Surprise crossed his face, and perhaps irritation, too, before he blotted it with a smile. “After these many years of English lessons?” he teased. “And it is a singular honor to serve the princess and perhaps make connections with the woman who might soon be our queen. England is also a seafaring country, and I know my father is interested in making himself known to mutual interests.”

“Perhaps I can assist with that,” I offered weakly. I looked up to see my sister Karin, shimmering in the candlelight, near the doorway from the hallway to the gallery. She spoke with one of our cousins. Philip glanced up at them, transfixed, and then back at me.

“There is no other reason for me to go . . . or stay?” I lightly probed. I recalled a Swedish proverb that said it was not safe to leave the kitchen while the fires were lit.

“Not at all,” he replied smoothly. “And while you are gone, I will speak with my father about the . . . missing dowry portion.”

I blinked. “What missing dowry portion?”

“You do not know?” he asked.

“I know nothing of this.”

“Before your father took ill he had been gambling with the king and some other noblemen. I understand that he took a fair portion of your dowry money, as yet unpaid to my father, and bet it as a bid to earn a dowry for your sister Karin as well.”

I shook my head, speechless and incensed. He had gambled my dowry? He would never have gambled Gertrude’s or Brita’s dowries. But for Karin . . . he’d lost mine.

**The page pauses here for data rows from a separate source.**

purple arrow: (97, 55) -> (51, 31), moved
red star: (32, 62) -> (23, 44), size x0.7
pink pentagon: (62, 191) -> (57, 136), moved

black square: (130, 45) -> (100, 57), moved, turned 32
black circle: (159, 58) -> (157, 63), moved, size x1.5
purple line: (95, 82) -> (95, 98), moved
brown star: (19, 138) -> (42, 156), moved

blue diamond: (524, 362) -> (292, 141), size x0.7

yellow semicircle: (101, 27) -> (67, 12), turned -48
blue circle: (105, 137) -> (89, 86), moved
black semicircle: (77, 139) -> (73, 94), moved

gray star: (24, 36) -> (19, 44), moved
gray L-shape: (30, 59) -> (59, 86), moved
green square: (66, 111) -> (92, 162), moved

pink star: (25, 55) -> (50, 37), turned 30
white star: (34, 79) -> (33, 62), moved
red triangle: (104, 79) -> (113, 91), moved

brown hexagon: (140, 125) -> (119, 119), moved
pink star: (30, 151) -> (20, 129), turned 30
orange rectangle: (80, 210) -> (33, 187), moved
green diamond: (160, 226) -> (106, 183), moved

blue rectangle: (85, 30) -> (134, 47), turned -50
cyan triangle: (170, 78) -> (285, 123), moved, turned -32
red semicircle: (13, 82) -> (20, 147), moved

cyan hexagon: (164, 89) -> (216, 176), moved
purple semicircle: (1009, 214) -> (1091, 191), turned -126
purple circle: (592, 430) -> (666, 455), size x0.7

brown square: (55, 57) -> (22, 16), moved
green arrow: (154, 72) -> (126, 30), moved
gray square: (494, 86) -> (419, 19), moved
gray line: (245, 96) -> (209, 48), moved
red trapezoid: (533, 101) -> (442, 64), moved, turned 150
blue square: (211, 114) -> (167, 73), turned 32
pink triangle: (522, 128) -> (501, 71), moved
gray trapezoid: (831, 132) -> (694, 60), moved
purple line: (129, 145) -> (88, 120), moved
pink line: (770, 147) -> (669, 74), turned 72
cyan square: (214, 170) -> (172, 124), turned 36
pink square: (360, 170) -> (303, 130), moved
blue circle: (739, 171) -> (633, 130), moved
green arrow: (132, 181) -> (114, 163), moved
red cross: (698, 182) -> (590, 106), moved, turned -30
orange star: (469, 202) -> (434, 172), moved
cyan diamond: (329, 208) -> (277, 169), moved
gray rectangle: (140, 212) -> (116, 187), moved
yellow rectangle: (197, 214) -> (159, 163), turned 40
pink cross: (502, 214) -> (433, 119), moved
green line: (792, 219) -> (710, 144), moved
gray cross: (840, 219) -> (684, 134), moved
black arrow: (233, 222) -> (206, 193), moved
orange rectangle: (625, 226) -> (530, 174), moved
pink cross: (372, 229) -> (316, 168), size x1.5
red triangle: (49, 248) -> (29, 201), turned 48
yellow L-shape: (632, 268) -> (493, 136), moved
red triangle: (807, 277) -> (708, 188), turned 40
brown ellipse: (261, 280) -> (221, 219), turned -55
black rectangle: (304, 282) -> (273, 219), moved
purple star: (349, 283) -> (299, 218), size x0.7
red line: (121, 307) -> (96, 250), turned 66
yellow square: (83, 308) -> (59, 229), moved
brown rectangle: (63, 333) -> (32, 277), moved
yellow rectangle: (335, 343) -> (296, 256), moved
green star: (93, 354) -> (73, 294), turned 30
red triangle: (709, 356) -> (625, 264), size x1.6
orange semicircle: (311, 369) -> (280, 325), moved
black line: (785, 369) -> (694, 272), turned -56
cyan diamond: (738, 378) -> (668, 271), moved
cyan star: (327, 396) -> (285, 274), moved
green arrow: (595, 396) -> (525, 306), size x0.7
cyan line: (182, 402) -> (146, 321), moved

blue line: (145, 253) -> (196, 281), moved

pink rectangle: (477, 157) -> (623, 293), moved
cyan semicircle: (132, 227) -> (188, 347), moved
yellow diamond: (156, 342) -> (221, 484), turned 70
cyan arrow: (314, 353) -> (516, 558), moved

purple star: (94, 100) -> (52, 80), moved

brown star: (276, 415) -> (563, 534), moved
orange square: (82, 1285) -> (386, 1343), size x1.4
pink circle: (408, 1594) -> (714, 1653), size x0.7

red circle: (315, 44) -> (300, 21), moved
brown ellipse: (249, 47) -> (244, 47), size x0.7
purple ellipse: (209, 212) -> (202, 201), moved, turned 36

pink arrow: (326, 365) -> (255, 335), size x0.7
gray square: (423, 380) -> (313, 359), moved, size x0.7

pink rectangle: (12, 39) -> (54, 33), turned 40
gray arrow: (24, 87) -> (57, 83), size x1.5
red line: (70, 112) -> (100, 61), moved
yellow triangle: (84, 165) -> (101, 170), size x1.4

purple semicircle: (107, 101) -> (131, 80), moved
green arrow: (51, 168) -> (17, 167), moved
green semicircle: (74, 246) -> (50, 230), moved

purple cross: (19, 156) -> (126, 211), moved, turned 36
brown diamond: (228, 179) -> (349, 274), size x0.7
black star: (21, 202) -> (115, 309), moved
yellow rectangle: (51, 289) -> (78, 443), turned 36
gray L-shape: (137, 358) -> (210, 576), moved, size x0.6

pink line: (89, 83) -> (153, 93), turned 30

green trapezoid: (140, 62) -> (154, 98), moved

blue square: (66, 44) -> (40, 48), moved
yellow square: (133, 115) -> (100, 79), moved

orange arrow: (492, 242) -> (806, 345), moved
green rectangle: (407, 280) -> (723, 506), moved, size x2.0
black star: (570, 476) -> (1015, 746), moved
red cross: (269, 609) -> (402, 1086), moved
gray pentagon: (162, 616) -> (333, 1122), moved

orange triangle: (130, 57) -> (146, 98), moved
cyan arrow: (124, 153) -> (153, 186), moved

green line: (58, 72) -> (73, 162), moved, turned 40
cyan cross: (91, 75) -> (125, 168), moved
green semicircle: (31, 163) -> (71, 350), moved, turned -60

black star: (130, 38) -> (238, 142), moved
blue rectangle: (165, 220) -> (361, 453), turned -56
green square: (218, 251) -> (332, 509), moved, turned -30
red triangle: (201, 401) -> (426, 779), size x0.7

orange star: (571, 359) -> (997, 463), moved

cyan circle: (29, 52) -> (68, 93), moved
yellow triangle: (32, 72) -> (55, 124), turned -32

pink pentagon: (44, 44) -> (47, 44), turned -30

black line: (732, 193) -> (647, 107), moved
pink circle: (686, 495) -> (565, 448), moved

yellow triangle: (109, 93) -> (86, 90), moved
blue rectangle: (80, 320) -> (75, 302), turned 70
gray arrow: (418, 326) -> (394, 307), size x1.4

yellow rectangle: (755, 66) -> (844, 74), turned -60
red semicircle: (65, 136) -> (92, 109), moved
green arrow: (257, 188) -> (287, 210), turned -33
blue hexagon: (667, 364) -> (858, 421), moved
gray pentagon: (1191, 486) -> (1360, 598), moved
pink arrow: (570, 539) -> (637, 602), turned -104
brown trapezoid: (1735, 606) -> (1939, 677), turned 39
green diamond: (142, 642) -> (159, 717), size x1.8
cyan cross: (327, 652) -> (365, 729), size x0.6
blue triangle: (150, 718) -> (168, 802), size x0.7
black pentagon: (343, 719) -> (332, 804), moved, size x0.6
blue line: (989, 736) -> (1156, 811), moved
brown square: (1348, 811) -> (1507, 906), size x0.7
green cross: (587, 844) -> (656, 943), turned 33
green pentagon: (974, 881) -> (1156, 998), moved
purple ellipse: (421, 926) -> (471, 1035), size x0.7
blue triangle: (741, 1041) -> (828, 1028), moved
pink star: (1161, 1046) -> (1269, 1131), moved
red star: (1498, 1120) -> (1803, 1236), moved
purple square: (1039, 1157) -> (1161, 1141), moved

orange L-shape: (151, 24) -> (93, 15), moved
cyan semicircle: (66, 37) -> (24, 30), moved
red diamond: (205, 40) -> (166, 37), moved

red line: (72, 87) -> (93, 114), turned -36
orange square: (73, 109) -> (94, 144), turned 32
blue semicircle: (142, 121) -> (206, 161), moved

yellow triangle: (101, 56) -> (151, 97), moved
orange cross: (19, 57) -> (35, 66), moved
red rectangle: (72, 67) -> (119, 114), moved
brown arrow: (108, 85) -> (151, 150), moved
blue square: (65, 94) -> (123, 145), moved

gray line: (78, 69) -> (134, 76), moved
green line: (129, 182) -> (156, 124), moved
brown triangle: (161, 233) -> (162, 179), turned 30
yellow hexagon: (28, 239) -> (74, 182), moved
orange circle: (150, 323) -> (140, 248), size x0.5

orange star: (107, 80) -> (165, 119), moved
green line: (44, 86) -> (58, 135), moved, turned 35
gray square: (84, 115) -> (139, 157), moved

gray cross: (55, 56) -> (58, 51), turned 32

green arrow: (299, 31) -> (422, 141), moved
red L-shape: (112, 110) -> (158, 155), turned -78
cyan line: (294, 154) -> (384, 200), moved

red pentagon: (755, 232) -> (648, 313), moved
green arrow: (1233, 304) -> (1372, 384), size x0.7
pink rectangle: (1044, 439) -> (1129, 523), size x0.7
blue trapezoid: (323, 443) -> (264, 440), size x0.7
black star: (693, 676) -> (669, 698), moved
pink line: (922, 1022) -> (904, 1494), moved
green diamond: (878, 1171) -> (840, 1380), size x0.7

“Your father did not pay the last quarter of your dowry before he died. My father was negotiating with him about it, but it is, as yet, unsettled, which may void our engagement. I shall see if I can speak with him about this and settle things while you are gone.”

I nodded, dull. I had a partial dowry. Why had no one as yet brought this matter forward?

He took my hands in his own and kissed them. “I shall find a solution, do not worry. I already have an idea in mind.”

“I hope so,” I said. None of us relished a winter voyage in rough seas or the overland portion upon the ice and snow, but Princess Cecelia had insisted we go. The king, I suspect, was glad to be rid of her persistent fault finding and allowed the journey to move forward in spite of the weather. “Will you miss me?”

Philip perfunctorily kissed my hands again. “Of course!” He bowed to me before returning to the group that included my sister and my cousin. I watched them for a long while, but nothing seemed outwardly improper. Perhaps I had misunderstood the earlier situation in the closet. Or perhaps not.

•   •   •

A small crowd gathered at the ship the next morning as the wind spat ice. My trunk had already been loaded into the suffocating cabin that Bridget Hand and I would share for the sea portion of our journey. The Englishmen were already on board, eager, I supposed, to return to queen and country. With the exception of our princess, we Swedes were reluctant travelers.

I stood near my mother, sisters, and brothers, and a few of my young cousins. One, seven-year-old Sofia, broke away and impudently ran toward the end of the dock. Only quick thinking on the part of my brother Johann saved her from an icy journey heavenward. Princess Cecelia soon approached us, and we all curtseyed.